Supplied information →
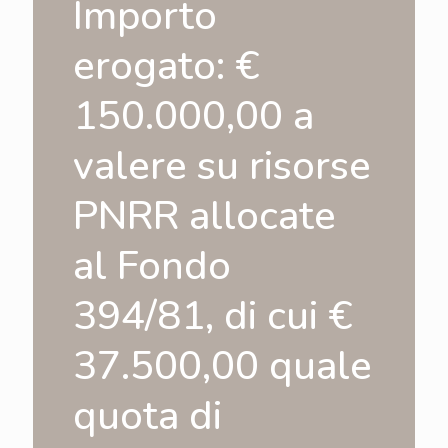
Importo
erogato: €
150.000,00 a
valere su risorse
PNRR allocate
al Fondo
394/81, di cui €
37.500,00 quale
quota di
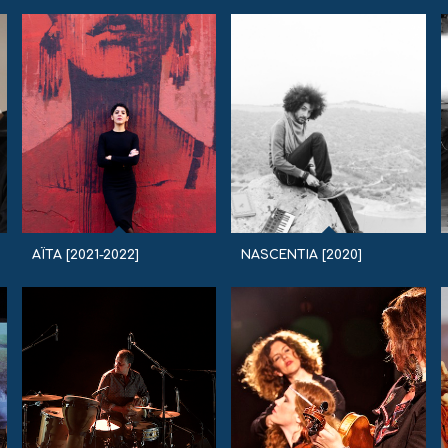
AÏTA [2021-2022]
NASCENTIA [2020]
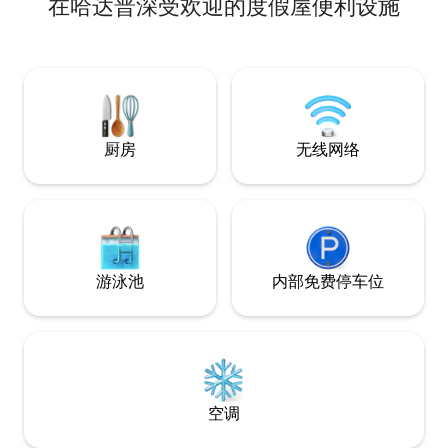
在哈达普深受欢迎的度假屋便利设施
点缀着大型骆驼荆
险，在阳台上放松
将山涂成红色的同时享受
住4位房客，基础价
（N$），包含所
客，每位房客需额外
（N$）
厨房
无线网络
游泳池
内部免费停车位
空调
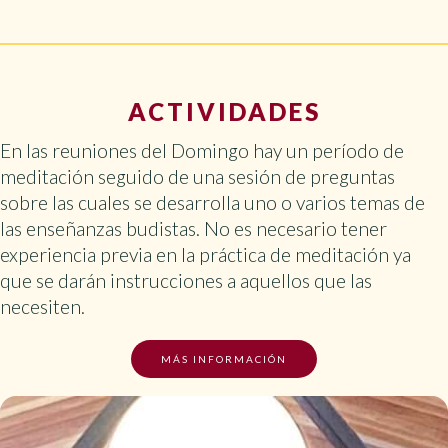
ACTIVIDADES
En las reuniones del Domingo hay un período de
meditación seguido de una sesión de preguntas
sobre las cuales se desarrolla uno o varios temas de
las enseñanzas budistas. No es necesario tener
experiencia previa en la práctica de meditación ya
que se darán instrucciones a aquellos que las
necesiten.
MÁS INFORMACIÓN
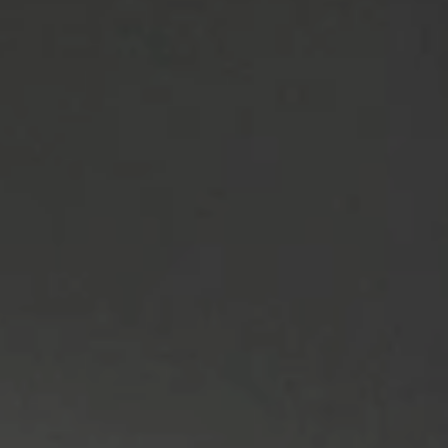
Oferty sezonowe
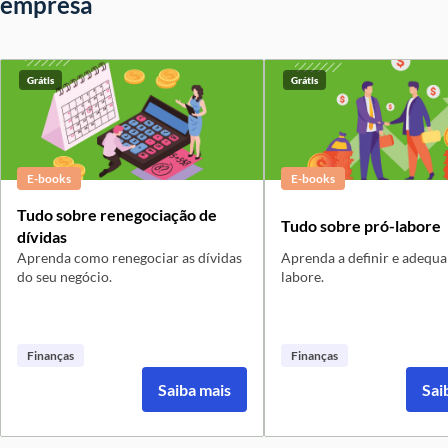
empresa
Grátis
Grátis
E-books
E-books
Tudo sobre renegociação de
Tudo sobre pró-labore
dívidas
Aprenda como renegociar as dívidas
Aprenda a definir e adequa
do seu negócio.
labore.
Finanças
Finanças
Saiba mais
Sai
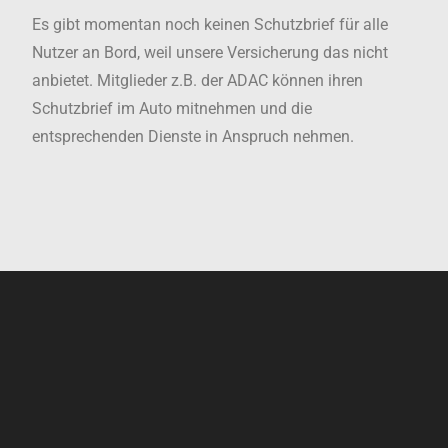
Es gibt momentan noch keinen Schutzbrief für alle
Nutzer an Bord, weil unsere Versicherung das nicht
anbietet. Mitglieder z.B. der ADAC können ihren
Schutzbrief im Auto mitnehmen und die
entsprechenden Dienste in Anspruch nehmen.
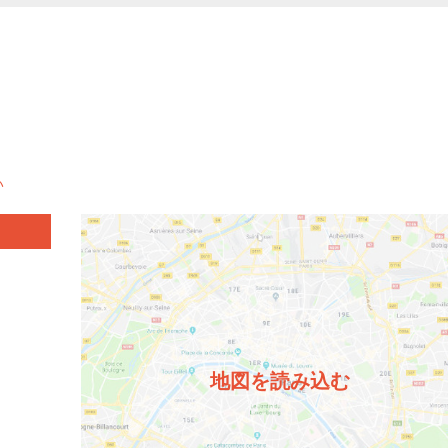
い
地図を読み込む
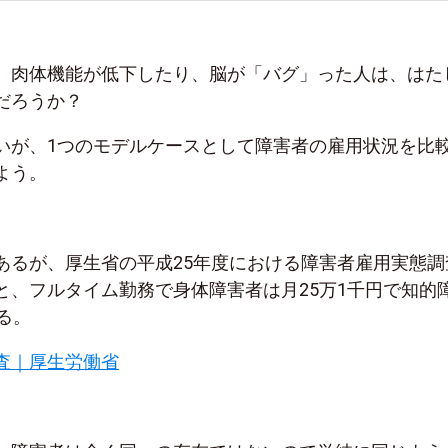
、肉体機能が低下したり、脳が「バグ」った人は、はた
だろうか？
いが、1つのモデルケースとして障害者の雇用状況を比
よう。
あるが、厚生省の平成25年度における障害者雇用実態調
と、フルタイム勤務で身体障害者は月25万1千円で知的
る。
査｜厚生労働省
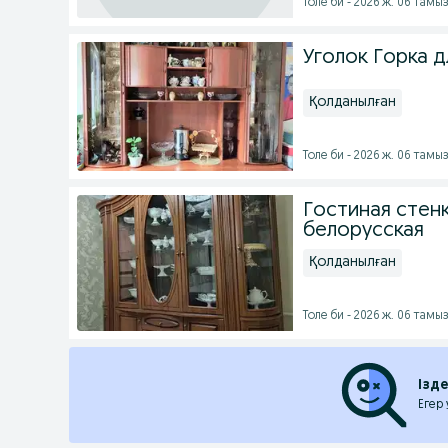
Толе би - 2026 ж. 06 тамы
Уголок Горка д
Қолданылған
Толе би - 2026 ж. 06 тамы
Гостиная стенк
белорусская
Қолданылған
Толе би - 2026 ж. 06 тамы
Ізд
Егер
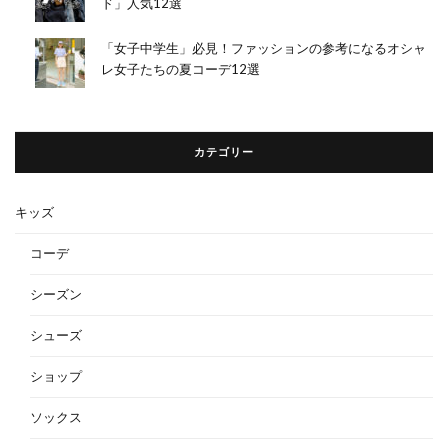
ド」人気12選
「女子中学生」必見！ファッションの参考になるオシャ
レ女子たちの夏コーデ12選
カテゴリー
キッズ
コーデ
シーズン
シューズ
ショップ
ソックス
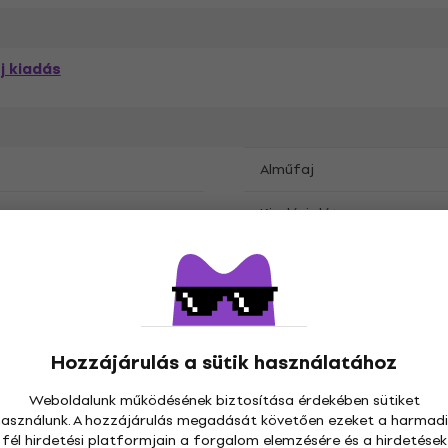
j kiadás
Alműfaj
Kiadási dátum
aguwar
Csomag tartalma
Hozzájárulás a sütik használatához
Weboldalunk működésének biztosítása érdekében sütiket
pcsolatban
használunk. A hozzájárulás megadását követően ezeket a harmadi
fél hirdetési platformjain a forgalom elemzésére és a hirdetések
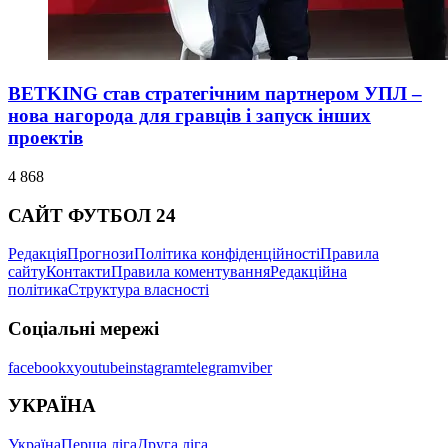
BETKING став стратегічним партнером УПЛ –
нова нагорода для гравців і запуск інших
проектів
4 868
САЙТ ФУТБОЛ 24
Редакція
Прогнози
Політика конфіденційності
Правила
сайту
Контакти
Правила коментування
Редакційна
політика
Структура власності
Соціальні мережі
facebook
x
youtube
instagram
telegram
viber
УКРАЇНА
Україна
Перша ліга
Друга ліга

Problem description →
Leave the pictures out and reproduce each record exactly as written.

Solution below →
Importo
erogato: €
150.000,00 a
valere su risorse
PNRR allocate
al Fondo
394/81, di cui €
37.500,00 quale
quota di
AÏTA [2021-2022]
NASCENTIA [2020]
在哈达普深受欢迎的度假屋便利设施
点缀着大型骆驼荆
险，在阳台上放松
将山涂成红色的同时享受
住4位房客，基础价
（N$），包含所
客，每位房客需额外
（N$）
厨房
无线网络
游泳池
内部免费停车位
空调
ACTIVIDADES
En las reuniones del Domingo hay un período de
meditación seguido de una sesión de preguntas
sobre las cuales se desarrolla uno o varios temas de
las enseñanzas budistas. No es necesario tener
experiencia previa en la práctica de meditación ya
que se darán instrucciones a aquellos que las
necesiten.
MÁS INFORMACIÓN
Oferty sezonowe
empresa
Grátis
Grátis
E-books
E-books
Tudo sobre renegociação de
Tudo sobre pró-labore
dívidas
Aprenda como renegociar as dívidas
Aprenda a definir e adequa
do seu negócio.
labore.
Finanças
Finanças
Saiba mais
Sai
Es gibt momentan noch keinen Schutzbrief für alle
Nutzer an Bord, weil unsere Versicherung das nicht
anbietet. Mitglieder z.B. der ADAC können ihren
Schutzbrief im Auto mitnehmen und die
entsprechenden Dienste in Anspruch nehmen.
い
地図を読み込む
、肉体機能が低下したり、脳が「バグ」った人は、はた
だろうか？
いが、1つのモデルケースとして障害者の雇用状況を比
よう。
あるが、厚生省の平成25年度における障害者雇用実態調
と、フルタイム勤務で身体障害者は月25万1千円で知的
る。
査｜厚生労働省
Толе би - 2026 ж. 06 тамы
Уголок Горка д
Қолданылған
Толе би - 2026 ж. 06 тамы
Гостиная стенк
белорусская
Қолданылған
Толе би - 2026 ж. 06 тамы
Ізд
Егер
ド」人気12選
「女子中学生」必見！ファッションの参考になるオシャ
レ女子たちの夏コーデ12選
カテゴリー
キッズ
コーデ
シーズン
シューズ
ショップ
ソックス
j kiadás
Alműfaj
Kiadási dátum
aguwar
Csomag tartalma
Hozzájárulás a sütik használatához
Weboldalunk működésének biztosítása érdekében sütiket
pcsolatban
használunk. A hozzájárulás megadását követően ezeket a harmadi
fél hirdetési platformjain a forgalom elemzésére és a hirdetések
BETKING став стратегічним партнером УПЛ –
нова нагорода для гравців і запуск інших
проектів
4 868
САЙТ ФУТБОЛ 24
Редакція
Прогнози
Політика конфіденційності
Правила
сайту
Контакти
Правила коментування
Редакційна
політика
Структура власності
Соціальні мережі
facebook
x
youtube
instagram
telegram
viber
УКРАЇНА
Україна
Перша ліга
Друга ліга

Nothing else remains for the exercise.